Trois films d’aujourd’hui : « Bacurau »,« Roubaix, une lumière », « Le Daim »

— par Janine Bailly —

Bacurau

Si par hasard vous subissiez le choc de la rentrée, que vous cherchiez un moyen d’adoucir le traumatisme, qu’à la télévision en famille vous préfériez les émotions distillées sur grand écran, alors ne manquez surtout pas la reprise, en cet octobre chaud, des « Séances VO » programmées par Steve Zébina, reparties cette année encore entre les salles de Madiana et celle de Tropiques-Atrium. Une reprise en beauté, avec trois premières projections qui ont fait salle comble, ou presque, qui ont été suivies dans une belle concentration et un profond silence que j’oserai dire assez inhabituel. Et si, en raison de la gravité des sujets abordés, nous n’en sommes pas sortis forcément le cœur léger, remercions le cinéma de nous ouvrir ainsi au monde, qu’il soit le nôtre ou celui des autres, qu’il soit torturé ou apaisé, qu’il nous laisse sidérés ou réconfortés d’une lueur d’espoir.

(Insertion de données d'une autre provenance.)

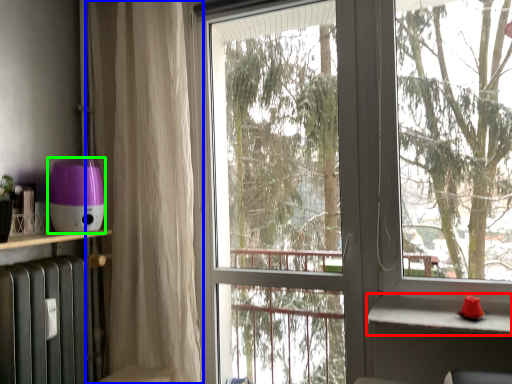 Question: Based on their relative distances, which object is farther from window sill (highlighted by a red box)? Choose from curtain (highlighted by a blue box) and appliance (highlighted by a green box).

Choices:
 (A) curtain
 (B) appliance

Answer: (B) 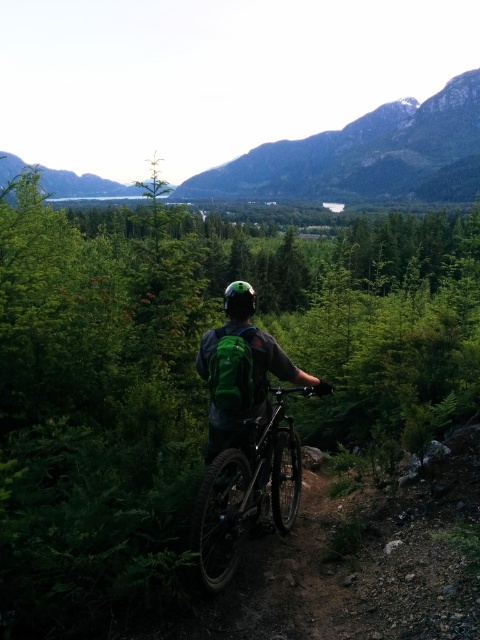 Question: Which of these objects is positioned farthest from the green matte forest at center?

Les Brésiliens Kleber Mendonça Filho et Juliano Dornelles, sans craindre les excès, dans Bacurau prix du jury au festival de Cannes 2019,  nous parlent d’un pays rongé par la violence, la corruption politique et la misère sociale, et ce pays souffrant est le leur. Dans une fable cruelle, hyperbolique et métaphorique, on assiste à la disparition programmée de Bacurau : Bacurau, le village au nom d’oiseau dérange, les gens humbles et pauvres dérangent, et lorsque meurt la doyenne, il semble que disparaisse la seule capable de tenir l’agresseur en respect. Il y a là un barrage, et pour priver d’eau le village on en a fermé les vannes, comme bientôt on coupera l’accès au réseau avant l’approvisionnement en électricité ; il y a l’homme politique, qui feint d’aider mais livre nourriture et médicaments dangereux ou périmés, qui finira presque nu à dos d’âne, assis à l’envers et masqué, expédié dans les cactus du désert ; il y a cette bande hystérique de prétendus touristes venus, soudoyés on le devine par quelque autorité, se livrer à une impitoyable chasse à l’homme, puisqu’aussi bien Bacurau a déjà inexplicablement été rayé des cartes virtuelles du monde — on pourrait, sur ce point de la chasse seulement, penser à ce film ancien, Les Chasses du comte Zaroff. Les armes alors dans un déchaînement outrancier se mettent à parler, et le village se défend, et coule le sang, éclatent les têtes et tombent les corps. Le film alors fait revivre un passé de rébellion propre au Sertão do Nordeste du Brésil. Ainsi se disent tous les dangers, toute la cruauté, tout ce qui menace aujourd’hui le Pays. Une œuvre essentielle, en forme de dénonciation et d’avertissement sur ce qui pourrait advenir ou qui est en train d’advenir, et l’on pense ici au sort fait aux Peuples amérindiens ! Seule, la solidarité face aux monstres qui guettent devrait lier les hommes, nous dit ce plan où face caméra les habitants marchent en groupe serré résolu vers la résistance.

Roubaix, une lumière

De ce dernier film d’Arnaud Desplechin, tant de louanges ont été dites, et, paradoxe, le film est rentré bredouille du Festival de Cannes. Dans un éclairage nocturne et pourtant lumineux, les figures se détachent, souvent en plans serrés, créant avec les personnages une proximité, une intimité rares. Plus qu’un récit policier — se déroule bel et bien une intrigue, dénouée dans les tout derniers instants —, il nous est donné à voir une région sinistrée, une ville en déshérence, où les murs comme les âmes s’écaillent, où les êtres se rouillent d’être les oubliés de la société ; et ceux-ci tentent de survivre, qui il n’y a pas si longtemps ont tant compté dans le paysage économique, dans la vie industrielle du Nord, mais qui aujourd’hui ne sont plus rien.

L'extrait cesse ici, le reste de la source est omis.